I can get everything in place to spin out a partnership project. What I lack is time and experience (haven&#x27;t tried this before). So I&#x27;m asking for help to iron this out so as not to waste anyone&#x27;s efforts. I would love to get some feedback on this project &#x2F; model please.<p>Background: I&#x27;m a tech cofounder of a startup (unrelated). I&#x27;ve been talking to an international non-profit on the side as a pro bono service. We&#x27;ve come to the following problems.<p>Problems:
1) Nonprofits have lots of technical needs, things they want built, etc. But they have limited resources.
2) Developers can build things but typically have limited availability so cannot engage with longer term charity projects (about 3 months)<p>Observation:
1) Developers want to help.
2) Developers can offer other things than coding.
3) Who have time and want to build things? Student interns...<p>Solution:
Pair up experienced developers with interns, to form small 2-3 person teams and dive into non-profits.<p>Benefits:
Developer learn to take on CTO role and do good.
Intern gets to solve real problems under guidance of mentor.
Non-profit get to make use of technologies to solve their problems.
======
ericathegreat
I love the principle of IT people helping non profits, but having worked in
non profits numerous times I think there's a problem with these sorts of plans
that most people don't think of.

For any given technology solution, most of its life is spent in maintenance
mode. In the simple case, say you as a developer build a new widget for the
organization's website. You finish it, feel chuffed, and move on.
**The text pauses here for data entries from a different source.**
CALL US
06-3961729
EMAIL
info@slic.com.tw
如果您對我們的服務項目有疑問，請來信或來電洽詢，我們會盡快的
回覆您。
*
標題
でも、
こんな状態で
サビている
One month later, the organization needs something new added to it, or there's
a security vulnerability in the tool you used to build it which needs to be
patched, or the API the widget was connecting to got upgraded and it's stopped
working.

The organization now has three options:

\- Hope for another volunteer who can come along and fix the thing which was
broken. Hint - this never happens. Tech volunteers almost always want to offer
their skills on greenfields projects or exciting extensions to functionality,
not mundane business-as-usual work.

\- Pay a consulting company to make the change for them. This gets very
expensive very fast, because _consulting company_.

\- Stop using whatever you built in the first place. This often has huge
business implications by this point, because having trained everyone how to
use this new tech you now have to take a step backwards and stop using it.
Instant resentment of the system which put this in place.
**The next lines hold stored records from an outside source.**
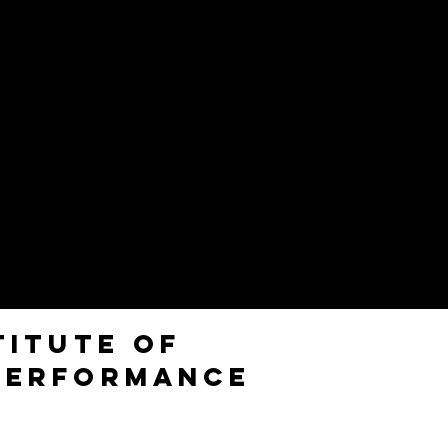
titute of
Performance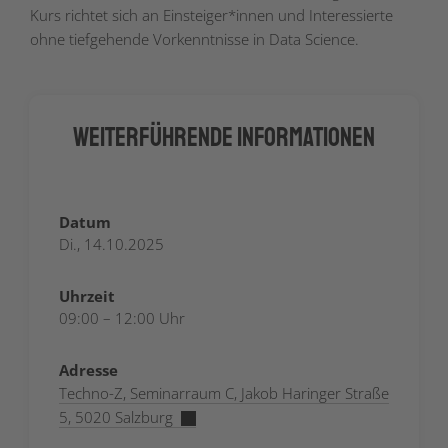
Kurs richtet sich an Einsteiger*innen und Interessierte
ohne tiefgehende Vorkenntnisse in Data Science.
Weiterführende Informationen
Datum
Di., 14.10.2025
Uhrzeit
09:00 – 12:00 Uhr
Adresse
Techno-Z, ​​Seminarraum C, Jakob Haringer Straße
5, 5020 Salzburg​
As annoying as it is as developers that we can't volunteer our services for a
few weeks then disappear, that's just not how IT systems work. A system is not
finished until it's been retired or replaced by something else, and if you're
providing something to a non-profit which does not have an in house IT team to
manage the software through the rest of its lifecycle, you're basically
donating a liability.

Even if that's not the case, you're dealing with people who don't necessarily
view or understand technology the way that you do. You could spend several
months building what you think they need, then you come back and they say they
wanted something else, or some substantial modification to what you've built.
You don't have time to dedicate to it any more, they don't have what they
want, and both parties go away dissatisfied.
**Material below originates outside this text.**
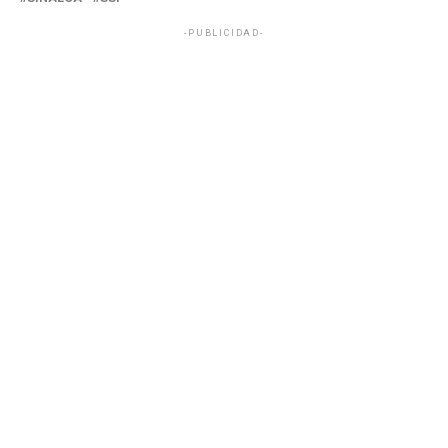
-PUBLICIDAD-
I'm saying this as a developer who has been involved with several non-IT non
profits, including my current one which I've been working with for over 6
years now. I frequently do volunteer dev work for that project, but even the
most self-sustaining piece of software I ever set up for them still needs
someone to go in there once a year or so and apply software patches and
security fixes, and every six months or so their requirements change in some
way or another and I have to dive back in to accommodate. "Three month"
volunteers are almost always much less help then you would expect them to be.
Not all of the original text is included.